To do: Set down exactly the lines below, starting at the one that contains "OM Sverige (322, 2104)" and ending at the one that contains "2026 (316, 426)", with both of those lines included and nothing else.

○ ○ ○ ○ ○ ○ ○

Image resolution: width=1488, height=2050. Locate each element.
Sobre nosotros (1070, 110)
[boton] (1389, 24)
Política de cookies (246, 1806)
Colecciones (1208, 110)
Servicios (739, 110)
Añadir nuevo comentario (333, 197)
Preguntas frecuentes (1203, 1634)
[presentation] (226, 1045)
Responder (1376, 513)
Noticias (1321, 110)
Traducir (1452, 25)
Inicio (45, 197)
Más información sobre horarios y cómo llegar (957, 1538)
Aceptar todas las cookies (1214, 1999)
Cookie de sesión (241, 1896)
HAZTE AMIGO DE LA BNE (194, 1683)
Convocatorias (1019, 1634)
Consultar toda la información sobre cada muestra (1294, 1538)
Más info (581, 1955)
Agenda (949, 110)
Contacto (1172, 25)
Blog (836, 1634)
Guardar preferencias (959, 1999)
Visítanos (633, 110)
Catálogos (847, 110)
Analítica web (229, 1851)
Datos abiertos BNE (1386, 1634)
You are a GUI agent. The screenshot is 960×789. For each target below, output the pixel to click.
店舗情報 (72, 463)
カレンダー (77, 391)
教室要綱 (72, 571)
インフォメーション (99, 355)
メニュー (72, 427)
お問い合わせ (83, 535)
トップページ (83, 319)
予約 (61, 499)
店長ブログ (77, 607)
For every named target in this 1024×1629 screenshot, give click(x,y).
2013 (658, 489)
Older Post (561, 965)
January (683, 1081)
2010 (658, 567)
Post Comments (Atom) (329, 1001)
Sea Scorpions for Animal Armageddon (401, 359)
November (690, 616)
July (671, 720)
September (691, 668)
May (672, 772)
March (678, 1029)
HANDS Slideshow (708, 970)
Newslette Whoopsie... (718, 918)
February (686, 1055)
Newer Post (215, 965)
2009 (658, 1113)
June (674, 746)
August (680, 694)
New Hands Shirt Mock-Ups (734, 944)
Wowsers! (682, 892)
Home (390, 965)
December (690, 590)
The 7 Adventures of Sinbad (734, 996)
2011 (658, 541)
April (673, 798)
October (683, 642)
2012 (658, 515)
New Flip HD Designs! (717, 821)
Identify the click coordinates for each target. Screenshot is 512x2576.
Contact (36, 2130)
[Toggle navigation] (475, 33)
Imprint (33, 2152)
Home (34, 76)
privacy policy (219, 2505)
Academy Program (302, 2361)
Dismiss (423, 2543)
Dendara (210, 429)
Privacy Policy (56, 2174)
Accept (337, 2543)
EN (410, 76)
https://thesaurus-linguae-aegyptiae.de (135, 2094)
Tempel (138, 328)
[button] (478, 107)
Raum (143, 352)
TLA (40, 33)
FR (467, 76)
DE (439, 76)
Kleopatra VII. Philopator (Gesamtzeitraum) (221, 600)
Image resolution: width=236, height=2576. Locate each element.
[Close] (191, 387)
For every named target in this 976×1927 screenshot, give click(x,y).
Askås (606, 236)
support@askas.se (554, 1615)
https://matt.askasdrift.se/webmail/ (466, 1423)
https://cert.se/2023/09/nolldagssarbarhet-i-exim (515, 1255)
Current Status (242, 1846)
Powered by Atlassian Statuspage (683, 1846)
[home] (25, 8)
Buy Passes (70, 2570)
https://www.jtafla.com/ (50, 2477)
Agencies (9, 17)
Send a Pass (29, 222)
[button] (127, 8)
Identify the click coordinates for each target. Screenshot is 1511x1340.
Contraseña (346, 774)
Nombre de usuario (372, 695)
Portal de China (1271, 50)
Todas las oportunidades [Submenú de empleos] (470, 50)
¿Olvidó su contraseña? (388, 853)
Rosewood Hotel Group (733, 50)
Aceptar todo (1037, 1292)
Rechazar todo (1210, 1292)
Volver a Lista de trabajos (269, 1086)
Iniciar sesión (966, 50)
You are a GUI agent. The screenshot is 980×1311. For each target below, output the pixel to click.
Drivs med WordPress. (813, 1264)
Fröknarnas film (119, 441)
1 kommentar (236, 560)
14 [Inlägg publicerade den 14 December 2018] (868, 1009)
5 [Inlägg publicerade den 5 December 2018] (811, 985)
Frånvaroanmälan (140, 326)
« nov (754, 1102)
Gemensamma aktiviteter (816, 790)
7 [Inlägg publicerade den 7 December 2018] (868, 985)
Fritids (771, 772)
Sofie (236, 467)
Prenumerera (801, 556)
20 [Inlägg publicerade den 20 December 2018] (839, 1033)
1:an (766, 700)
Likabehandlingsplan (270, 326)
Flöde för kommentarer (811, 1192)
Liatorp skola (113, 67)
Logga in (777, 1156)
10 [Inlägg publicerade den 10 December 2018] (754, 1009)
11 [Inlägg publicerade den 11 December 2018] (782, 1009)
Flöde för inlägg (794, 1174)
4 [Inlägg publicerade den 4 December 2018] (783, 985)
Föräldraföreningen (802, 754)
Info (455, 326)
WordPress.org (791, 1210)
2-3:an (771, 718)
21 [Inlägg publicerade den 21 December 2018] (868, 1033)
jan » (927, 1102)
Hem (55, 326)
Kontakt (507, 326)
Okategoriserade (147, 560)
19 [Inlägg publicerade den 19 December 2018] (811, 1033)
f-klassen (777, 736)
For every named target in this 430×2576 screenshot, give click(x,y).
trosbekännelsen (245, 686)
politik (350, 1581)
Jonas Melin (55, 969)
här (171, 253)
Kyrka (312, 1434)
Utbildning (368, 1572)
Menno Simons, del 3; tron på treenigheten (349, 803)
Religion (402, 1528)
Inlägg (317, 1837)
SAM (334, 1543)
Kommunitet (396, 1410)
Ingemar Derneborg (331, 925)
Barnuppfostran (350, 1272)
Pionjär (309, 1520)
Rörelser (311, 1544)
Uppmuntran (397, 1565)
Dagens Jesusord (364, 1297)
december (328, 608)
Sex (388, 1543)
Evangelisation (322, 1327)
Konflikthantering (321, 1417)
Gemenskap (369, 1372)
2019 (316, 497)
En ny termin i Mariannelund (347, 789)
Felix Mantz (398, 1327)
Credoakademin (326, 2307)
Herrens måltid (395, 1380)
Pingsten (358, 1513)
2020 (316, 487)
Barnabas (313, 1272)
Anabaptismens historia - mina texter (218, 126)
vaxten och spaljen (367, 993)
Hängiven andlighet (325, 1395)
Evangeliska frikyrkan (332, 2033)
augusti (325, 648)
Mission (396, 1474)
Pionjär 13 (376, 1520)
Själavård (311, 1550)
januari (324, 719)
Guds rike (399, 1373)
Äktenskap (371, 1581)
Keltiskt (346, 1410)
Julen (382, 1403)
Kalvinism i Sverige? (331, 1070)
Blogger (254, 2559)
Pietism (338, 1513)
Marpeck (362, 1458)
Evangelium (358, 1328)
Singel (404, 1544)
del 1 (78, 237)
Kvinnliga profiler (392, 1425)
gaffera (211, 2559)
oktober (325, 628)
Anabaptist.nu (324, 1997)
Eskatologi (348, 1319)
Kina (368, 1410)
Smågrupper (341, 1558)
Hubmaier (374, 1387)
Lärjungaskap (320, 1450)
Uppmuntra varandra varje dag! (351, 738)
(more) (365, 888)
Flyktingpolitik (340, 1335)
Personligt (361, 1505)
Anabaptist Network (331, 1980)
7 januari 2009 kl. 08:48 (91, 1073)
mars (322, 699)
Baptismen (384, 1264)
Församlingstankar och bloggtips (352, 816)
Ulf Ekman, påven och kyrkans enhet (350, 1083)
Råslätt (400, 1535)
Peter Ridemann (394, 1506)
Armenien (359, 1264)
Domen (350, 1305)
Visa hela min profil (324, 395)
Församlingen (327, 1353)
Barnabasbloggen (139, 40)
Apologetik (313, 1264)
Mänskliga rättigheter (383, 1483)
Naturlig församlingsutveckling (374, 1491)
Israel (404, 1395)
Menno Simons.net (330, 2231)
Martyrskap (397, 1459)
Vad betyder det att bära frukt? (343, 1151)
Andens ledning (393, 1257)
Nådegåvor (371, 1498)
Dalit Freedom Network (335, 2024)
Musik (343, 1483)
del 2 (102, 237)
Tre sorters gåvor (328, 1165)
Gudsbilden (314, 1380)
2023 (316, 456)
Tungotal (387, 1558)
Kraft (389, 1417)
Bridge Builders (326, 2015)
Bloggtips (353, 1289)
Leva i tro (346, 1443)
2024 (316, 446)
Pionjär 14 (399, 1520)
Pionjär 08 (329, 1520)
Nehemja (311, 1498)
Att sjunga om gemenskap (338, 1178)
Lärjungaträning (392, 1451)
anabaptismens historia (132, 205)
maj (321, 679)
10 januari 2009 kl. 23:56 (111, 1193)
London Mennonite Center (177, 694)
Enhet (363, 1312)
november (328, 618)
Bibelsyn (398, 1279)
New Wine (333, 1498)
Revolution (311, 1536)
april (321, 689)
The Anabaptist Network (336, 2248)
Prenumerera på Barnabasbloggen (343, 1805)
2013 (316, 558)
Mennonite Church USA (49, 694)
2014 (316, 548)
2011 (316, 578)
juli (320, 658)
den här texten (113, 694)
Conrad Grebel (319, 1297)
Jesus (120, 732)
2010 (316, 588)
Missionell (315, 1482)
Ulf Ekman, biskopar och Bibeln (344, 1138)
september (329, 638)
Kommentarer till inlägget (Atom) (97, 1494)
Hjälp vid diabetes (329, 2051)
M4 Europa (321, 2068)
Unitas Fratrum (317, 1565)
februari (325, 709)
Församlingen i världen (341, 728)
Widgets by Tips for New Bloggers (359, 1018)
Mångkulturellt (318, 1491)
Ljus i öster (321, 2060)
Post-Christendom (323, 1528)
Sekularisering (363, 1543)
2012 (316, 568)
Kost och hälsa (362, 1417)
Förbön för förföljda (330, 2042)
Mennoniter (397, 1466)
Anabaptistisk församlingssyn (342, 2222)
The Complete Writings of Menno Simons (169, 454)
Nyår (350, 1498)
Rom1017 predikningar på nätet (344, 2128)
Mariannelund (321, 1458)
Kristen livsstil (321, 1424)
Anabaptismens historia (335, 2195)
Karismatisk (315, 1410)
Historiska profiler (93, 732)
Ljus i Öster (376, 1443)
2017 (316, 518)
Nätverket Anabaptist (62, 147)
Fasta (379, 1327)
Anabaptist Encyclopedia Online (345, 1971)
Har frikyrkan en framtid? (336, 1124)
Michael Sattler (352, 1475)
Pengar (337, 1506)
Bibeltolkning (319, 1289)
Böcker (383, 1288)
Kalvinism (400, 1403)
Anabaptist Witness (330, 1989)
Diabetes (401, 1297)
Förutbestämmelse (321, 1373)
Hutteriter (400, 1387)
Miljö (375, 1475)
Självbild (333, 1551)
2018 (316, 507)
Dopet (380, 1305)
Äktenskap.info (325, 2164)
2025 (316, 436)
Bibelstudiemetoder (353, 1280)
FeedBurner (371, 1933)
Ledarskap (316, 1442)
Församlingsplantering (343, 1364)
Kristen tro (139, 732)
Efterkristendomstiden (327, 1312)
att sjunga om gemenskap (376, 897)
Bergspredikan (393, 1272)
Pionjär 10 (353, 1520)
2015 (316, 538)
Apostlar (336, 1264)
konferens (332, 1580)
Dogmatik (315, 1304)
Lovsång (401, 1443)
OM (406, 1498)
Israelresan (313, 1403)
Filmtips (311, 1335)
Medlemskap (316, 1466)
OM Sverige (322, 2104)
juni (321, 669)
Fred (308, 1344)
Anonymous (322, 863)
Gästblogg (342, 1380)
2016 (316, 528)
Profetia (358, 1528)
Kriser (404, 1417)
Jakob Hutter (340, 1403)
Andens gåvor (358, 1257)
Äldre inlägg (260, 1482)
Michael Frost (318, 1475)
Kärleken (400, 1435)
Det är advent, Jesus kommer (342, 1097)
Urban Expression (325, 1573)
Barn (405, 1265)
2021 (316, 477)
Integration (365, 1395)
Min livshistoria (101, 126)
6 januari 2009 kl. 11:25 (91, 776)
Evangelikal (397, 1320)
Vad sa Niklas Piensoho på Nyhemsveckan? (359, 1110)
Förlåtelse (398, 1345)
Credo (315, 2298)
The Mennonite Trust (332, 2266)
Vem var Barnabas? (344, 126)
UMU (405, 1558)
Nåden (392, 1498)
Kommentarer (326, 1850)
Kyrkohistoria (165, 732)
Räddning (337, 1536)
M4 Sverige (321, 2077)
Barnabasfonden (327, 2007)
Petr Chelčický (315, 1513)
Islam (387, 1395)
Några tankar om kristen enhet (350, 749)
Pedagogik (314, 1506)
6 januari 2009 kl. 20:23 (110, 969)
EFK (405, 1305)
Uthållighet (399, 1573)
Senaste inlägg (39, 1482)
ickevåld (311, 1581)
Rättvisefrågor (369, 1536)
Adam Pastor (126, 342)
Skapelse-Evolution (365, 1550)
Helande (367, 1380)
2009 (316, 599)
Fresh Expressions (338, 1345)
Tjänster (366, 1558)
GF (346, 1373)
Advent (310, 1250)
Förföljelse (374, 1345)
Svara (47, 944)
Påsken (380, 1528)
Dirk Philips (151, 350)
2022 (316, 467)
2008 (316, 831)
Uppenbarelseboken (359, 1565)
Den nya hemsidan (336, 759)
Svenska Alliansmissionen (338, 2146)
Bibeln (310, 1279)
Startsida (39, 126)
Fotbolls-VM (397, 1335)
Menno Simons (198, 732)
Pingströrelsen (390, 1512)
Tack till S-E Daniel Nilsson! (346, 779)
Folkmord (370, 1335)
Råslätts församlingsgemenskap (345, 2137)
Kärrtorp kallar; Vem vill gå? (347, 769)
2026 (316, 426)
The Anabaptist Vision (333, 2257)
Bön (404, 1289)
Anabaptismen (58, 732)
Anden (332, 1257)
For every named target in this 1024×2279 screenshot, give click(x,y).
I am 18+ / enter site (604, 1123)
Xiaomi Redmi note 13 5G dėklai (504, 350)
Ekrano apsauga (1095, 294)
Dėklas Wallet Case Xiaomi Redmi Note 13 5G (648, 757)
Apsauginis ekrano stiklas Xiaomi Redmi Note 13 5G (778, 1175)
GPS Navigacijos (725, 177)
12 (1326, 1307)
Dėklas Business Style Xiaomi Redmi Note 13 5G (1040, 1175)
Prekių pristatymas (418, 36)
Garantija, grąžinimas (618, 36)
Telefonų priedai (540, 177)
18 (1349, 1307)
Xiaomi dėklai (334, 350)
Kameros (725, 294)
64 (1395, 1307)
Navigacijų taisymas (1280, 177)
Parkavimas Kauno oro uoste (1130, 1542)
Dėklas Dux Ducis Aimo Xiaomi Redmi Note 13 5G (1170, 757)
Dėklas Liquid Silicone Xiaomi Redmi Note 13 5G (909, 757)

○ ○ ○ ○ ○ ○ ○

Response to the task:
OM Sverige (322, 2104)
juni (321, 669)
Fred (308, 1344)
Anonymous (322, 863)
Gästblogg (342, 1380)
2016 (316, 528)
Profetia (358, 1528)
Kriser (404, 1417)
Jakob Hutter (340, 1403)
Andens gåvor (358, 1257)
Äldre inlägg (260, 1482)
Michael Frost (318, 1475)
Kärleken (400, 1435)
Det är advent, Jesus kommer (342, 1097)
Urban Expression (325, 1573)
Barn (405, 1265)
2021 (316, 477)
Integration (365, 1395)
Min livshistoria (101, 126)
6 januari 2009 kl. 11:25 (91, 776)
Evangelikal (397, 1320)
Vad sa Niklas Piensoho på Nyhemsveckan? (359, 1110)
Förlåtelse (398, 1345)
Credo (315, 2298)
The Mennonite Trust (332, 2266)
Vem var Barnabas? (344, 126)
UMU (405, 1558)
Nåden (392, 1498)
Kommentarer (326, 1850)
Kyrkohistoria (165, 732)
Räddning (337, 1536)
M4 Sverige (321, 2077)
Barnabasfonden (327, 2007)
Petr Chelčický (315, 1513)
Islam (387, 1395)
Några tankar om kristen enhet (350, 749)
Pedagogik (314, 1506)
6 januari 2009 kl. 20:23 (110, 969)
EFK (405, 1305)
Uthållighet (399, 1573)
Senaste inlägg (39, 1482)
ickevåld (311, 1581)
Rättvisefrågor (369, 1536)
Adam Pastor (126, 342)
Skapelse-Evolution (365, 1550)
Helande (367, 1380)
2009 (316, 599)
Fresh Expressions (338, 1345)
Tjänster (366, 1558)
GF (346, 1373)
Advent (310, 1250)
Förföljelse (374, 1345)
Svara (47, 944)
Påsken (380, 1528)
Dirk Philips (151, 350)
2022 (316, 467)
2008 (316, 831)
Uppenbarelseboken (359, 1565)
Den nya hemsidan (336, 759)
Svenska Alliansmissionen (338, 2146)
Bibeln (310, 1279)
Startsida (39, 126)
Fotbolls-VM (397, 1335)
Menno Simons (198, 732)
Pingströrelsen (390, 1512)
Tack till S-E Daniel Nilsson! (346, 779)
Folkmord (370, 1335)
Råslätts församlingsgemenskap (345, 2137)
Kärrtorp kallar; Vem vill gå? (347, 769)
2026 (316, 426)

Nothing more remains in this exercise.